● Structured page parsing data:
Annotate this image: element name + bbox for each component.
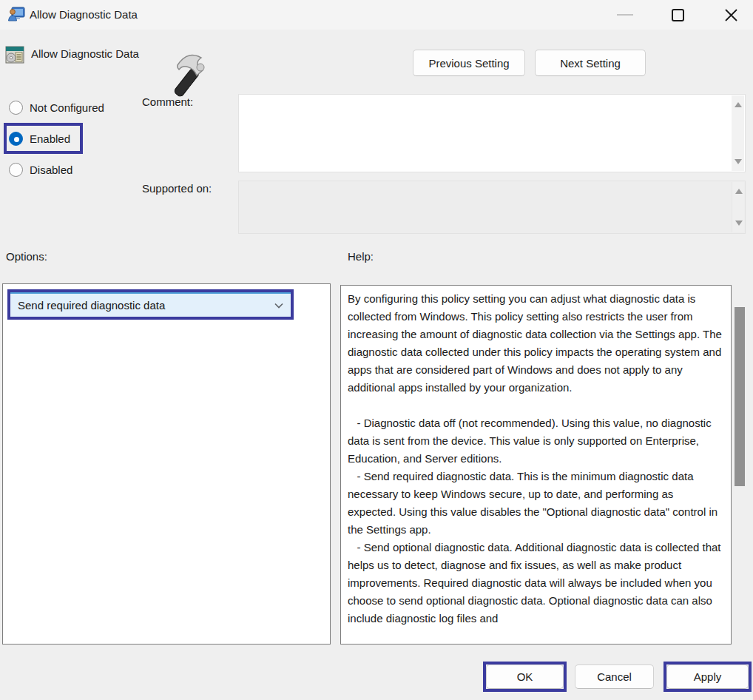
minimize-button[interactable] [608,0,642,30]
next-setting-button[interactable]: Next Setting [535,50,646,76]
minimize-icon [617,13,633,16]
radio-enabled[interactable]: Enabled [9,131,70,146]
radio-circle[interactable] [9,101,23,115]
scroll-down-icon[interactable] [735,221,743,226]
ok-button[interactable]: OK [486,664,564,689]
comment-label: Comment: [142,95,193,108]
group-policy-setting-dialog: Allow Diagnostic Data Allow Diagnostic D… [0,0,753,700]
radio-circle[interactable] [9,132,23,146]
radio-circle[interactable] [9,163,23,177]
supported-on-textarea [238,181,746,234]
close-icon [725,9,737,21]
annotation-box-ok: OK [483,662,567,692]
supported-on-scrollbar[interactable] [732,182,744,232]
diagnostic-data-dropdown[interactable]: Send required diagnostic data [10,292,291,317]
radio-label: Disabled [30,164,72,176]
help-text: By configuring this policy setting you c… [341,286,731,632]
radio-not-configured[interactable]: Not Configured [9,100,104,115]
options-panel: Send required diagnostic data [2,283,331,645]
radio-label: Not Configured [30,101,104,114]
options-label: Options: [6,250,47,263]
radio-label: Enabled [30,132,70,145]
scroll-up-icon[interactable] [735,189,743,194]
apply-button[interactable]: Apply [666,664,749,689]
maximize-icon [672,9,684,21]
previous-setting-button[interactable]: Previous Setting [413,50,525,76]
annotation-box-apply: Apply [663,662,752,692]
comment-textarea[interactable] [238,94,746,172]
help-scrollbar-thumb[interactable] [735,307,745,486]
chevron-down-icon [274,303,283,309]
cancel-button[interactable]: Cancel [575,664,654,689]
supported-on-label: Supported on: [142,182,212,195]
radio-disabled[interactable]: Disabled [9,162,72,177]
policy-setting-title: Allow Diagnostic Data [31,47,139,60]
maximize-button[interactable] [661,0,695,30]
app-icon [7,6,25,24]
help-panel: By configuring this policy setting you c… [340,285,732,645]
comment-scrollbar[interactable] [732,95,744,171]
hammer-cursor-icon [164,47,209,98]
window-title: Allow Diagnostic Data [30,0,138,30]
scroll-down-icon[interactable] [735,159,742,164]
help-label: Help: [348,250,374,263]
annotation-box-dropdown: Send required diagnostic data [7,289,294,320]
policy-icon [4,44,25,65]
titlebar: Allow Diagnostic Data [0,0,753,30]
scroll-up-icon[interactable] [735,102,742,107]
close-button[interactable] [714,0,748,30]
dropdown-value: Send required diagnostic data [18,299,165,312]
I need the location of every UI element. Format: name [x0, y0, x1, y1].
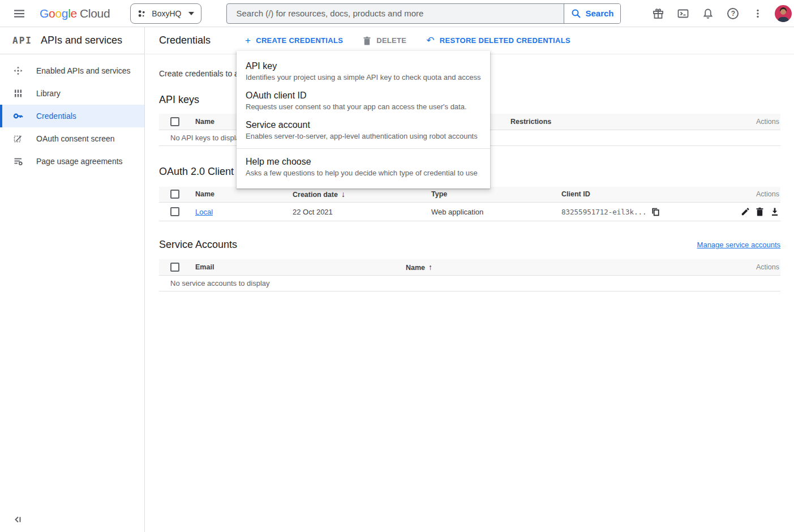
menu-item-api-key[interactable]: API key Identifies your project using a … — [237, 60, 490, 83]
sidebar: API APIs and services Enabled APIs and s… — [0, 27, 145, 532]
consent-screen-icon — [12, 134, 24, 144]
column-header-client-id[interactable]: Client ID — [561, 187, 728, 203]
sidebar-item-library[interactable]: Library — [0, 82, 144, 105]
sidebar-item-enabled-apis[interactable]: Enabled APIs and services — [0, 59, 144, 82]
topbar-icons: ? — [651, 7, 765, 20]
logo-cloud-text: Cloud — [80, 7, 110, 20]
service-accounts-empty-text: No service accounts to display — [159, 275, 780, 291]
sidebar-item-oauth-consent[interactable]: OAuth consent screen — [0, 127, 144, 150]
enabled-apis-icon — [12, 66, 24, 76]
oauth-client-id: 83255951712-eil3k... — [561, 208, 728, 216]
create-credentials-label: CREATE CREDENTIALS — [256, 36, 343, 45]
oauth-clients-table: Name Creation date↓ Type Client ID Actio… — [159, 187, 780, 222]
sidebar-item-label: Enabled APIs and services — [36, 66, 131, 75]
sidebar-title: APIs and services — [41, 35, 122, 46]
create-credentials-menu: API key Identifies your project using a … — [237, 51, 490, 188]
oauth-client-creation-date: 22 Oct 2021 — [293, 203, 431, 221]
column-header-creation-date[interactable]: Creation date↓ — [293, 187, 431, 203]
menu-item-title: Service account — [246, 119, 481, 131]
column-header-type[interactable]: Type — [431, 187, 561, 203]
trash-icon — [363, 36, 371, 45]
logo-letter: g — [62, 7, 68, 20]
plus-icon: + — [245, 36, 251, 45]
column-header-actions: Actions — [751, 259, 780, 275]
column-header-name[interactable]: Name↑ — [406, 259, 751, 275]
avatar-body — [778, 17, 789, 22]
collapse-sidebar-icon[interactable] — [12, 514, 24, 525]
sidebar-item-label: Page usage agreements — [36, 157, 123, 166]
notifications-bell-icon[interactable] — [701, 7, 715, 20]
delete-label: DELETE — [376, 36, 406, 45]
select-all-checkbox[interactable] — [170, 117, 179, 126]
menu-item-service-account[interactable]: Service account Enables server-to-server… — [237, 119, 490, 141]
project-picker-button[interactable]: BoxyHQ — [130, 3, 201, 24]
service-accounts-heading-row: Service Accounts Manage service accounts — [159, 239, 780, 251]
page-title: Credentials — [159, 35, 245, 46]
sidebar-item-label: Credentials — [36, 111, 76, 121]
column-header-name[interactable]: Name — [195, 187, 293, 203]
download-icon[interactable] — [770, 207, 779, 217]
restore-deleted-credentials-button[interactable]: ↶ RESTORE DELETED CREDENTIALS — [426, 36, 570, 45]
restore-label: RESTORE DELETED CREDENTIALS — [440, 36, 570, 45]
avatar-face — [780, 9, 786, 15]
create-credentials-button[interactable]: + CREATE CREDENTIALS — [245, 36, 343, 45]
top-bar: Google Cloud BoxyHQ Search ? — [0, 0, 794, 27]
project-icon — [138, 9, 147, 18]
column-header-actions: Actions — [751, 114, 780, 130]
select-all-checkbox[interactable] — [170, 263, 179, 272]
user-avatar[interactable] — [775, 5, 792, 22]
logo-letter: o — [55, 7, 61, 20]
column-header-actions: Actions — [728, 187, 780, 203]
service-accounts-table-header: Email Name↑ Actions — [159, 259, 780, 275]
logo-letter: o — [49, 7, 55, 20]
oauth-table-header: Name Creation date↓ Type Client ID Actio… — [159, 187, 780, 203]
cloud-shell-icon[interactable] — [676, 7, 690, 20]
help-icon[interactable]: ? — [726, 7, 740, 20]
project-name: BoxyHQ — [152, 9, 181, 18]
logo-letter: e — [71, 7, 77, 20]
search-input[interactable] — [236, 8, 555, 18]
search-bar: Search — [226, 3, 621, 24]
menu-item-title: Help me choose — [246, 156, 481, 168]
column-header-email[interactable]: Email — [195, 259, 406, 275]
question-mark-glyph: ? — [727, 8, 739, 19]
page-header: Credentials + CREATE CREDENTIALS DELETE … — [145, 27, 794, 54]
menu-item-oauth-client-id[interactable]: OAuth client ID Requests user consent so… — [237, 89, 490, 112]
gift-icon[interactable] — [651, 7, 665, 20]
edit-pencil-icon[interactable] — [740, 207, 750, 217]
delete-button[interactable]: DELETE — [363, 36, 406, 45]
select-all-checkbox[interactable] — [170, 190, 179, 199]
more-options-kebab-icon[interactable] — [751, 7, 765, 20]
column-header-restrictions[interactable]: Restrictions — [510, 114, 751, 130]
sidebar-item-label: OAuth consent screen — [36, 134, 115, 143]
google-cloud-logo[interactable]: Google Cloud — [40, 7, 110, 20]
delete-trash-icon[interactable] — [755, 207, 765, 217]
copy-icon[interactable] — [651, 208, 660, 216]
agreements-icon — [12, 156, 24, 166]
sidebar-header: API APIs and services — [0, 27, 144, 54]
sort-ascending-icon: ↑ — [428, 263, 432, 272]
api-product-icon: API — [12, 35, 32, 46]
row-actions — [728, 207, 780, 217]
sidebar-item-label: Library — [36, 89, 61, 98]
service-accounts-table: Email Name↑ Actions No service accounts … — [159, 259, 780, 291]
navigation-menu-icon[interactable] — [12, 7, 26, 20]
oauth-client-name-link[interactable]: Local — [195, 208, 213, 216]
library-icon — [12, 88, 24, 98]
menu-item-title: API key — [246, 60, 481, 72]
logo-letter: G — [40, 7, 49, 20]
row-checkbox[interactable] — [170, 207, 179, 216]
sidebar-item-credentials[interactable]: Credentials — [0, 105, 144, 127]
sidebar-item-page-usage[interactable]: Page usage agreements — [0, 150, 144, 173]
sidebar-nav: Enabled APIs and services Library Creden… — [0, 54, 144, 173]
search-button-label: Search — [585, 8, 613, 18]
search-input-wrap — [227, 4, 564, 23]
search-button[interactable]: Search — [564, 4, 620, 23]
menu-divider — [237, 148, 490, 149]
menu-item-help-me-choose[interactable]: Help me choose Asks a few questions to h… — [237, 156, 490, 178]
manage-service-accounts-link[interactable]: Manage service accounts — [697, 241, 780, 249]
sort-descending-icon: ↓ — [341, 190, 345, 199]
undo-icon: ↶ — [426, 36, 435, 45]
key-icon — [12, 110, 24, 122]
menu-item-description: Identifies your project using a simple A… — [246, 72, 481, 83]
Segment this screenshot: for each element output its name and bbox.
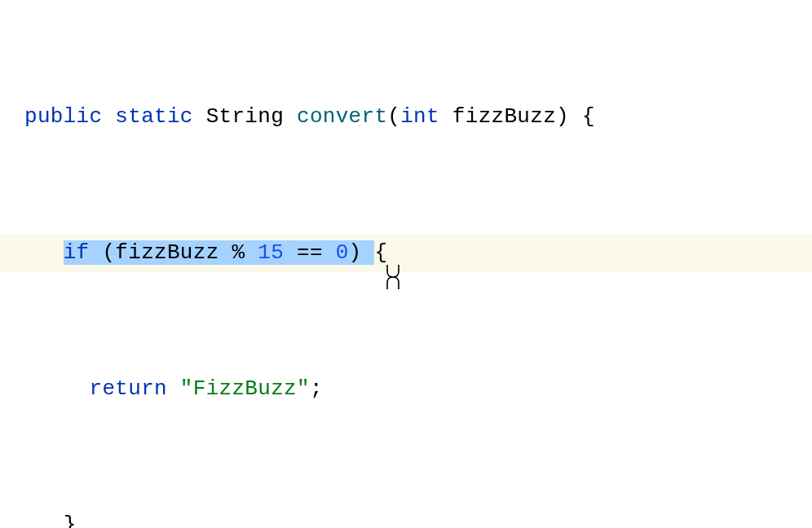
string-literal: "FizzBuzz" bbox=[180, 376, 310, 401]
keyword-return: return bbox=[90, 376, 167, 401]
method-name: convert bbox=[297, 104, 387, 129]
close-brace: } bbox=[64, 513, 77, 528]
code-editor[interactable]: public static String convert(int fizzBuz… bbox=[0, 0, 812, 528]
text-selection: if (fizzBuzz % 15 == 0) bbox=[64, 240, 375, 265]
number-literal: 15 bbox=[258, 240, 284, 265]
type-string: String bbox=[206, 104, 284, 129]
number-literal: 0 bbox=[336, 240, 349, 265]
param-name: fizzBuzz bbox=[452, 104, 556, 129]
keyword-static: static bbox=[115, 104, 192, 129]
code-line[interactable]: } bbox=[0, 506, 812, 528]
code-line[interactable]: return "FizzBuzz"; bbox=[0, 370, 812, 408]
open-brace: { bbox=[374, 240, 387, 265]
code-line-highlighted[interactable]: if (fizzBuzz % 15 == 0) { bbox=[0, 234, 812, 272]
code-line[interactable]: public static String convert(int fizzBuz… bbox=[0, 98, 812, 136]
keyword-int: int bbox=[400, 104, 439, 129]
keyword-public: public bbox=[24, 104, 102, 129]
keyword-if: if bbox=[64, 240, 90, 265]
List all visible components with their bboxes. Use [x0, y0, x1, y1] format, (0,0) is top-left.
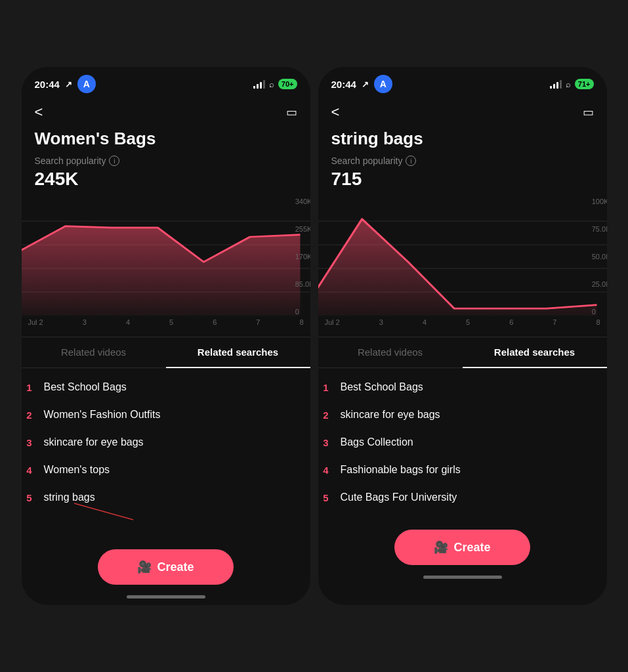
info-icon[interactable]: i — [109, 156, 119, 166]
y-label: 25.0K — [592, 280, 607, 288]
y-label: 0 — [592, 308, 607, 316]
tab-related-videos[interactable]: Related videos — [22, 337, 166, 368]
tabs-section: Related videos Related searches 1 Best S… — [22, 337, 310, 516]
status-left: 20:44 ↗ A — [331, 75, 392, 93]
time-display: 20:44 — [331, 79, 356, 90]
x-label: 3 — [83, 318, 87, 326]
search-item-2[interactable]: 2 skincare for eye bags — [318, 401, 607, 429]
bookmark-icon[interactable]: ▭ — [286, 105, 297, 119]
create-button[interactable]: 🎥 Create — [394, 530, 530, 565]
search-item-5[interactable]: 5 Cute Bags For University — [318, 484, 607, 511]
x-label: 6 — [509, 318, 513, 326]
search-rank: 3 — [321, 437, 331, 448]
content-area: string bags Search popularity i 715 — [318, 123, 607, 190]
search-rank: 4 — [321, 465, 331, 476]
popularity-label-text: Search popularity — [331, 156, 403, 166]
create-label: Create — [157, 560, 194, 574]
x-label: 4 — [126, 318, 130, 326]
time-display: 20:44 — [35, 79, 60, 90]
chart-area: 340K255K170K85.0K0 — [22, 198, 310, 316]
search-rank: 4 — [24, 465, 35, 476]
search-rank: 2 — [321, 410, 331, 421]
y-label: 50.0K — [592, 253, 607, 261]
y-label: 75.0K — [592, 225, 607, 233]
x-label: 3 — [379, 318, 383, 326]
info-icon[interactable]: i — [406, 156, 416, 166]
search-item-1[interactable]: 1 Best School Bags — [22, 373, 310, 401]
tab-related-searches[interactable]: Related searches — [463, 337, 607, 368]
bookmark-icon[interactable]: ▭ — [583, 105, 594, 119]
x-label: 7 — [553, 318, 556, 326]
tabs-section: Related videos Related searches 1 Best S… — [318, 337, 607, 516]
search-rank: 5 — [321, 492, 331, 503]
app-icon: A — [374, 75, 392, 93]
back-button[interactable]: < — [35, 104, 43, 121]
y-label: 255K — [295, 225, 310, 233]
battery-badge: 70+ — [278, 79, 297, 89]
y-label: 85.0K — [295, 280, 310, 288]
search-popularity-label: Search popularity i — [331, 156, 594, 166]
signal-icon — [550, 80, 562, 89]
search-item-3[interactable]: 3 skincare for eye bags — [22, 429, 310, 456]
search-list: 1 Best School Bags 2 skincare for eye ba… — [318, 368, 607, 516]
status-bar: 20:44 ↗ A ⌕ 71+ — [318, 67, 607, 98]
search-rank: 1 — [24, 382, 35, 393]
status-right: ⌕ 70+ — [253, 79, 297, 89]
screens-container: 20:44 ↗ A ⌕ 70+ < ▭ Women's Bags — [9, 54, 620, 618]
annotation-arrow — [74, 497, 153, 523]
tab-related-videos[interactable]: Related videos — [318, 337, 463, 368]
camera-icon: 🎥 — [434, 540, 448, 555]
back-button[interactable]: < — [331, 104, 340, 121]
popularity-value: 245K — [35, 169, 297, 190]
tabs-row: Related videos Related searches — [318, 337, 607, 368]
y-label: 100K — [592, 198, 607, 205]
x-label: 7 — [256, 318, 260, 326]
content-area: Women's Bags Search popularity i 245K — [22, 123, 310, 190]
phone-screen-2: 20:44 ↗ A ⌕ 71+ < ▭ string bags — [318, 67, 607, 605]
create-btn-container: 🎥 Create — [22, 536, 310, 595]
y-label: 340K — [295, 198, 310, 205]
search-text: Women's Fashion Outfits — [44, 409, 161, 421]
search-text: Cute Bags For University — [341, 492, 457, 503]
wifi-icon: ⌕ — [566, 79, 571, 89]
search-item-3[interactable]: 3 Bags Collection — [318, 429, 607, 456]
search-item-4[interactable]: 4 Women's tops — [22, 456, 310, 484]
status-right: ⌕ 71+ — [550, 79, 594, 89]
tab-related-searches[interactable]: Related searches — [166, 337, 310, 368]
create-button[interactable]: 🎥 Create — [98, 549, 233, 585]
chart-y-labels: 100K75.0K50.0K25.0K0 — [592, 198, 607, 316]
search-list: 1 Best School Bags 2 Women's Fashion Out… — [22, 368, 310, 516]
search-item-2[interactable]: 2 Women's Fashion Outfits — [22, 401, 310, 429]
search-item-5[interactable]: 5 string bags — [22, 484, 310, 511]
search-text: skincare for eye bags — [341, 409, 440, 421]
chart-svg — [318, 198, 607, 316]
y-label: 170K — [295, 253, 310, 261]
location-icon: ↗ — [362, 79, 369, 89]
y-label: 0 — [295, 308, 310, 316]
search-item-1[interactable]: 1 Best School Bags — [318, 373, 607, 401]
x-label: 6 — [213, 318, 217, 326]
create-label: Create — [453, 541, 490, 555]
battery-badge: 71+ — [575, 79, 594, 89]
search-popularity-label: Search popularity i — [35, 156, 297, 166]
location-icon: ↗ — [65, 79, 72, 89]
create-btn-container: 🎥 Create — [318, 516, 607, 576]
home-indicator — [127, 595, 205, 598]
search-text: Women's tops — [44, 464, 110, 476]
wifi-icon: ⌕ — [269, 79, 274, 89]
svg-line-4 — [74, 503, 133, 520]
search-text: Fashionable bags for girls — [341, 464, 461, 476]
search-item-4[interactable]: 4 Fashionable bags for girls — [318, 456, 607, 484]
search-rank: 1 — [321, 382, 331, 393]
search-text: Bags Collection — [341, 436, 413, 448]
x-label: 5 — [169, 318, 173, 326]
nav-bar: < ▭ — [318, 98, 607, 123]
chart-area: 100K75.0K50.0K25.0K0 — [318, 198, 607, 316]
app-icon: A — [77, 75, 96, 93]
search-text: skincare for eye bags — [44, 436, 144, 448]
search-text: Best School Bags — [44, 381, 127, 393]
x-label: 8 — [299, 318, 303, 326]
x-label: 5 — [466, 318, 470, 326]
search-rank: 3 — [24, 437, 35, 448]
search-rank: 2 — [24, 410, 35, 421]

● Assignment: For each line of the data that includes the word "University", return a copy of it.

● Written reply:
search-item-5[interactable]: 5 Cute Bags For University — [318, 484, 607, 511]
search-text: Cute Bags For University — [341, 492, 457, 503]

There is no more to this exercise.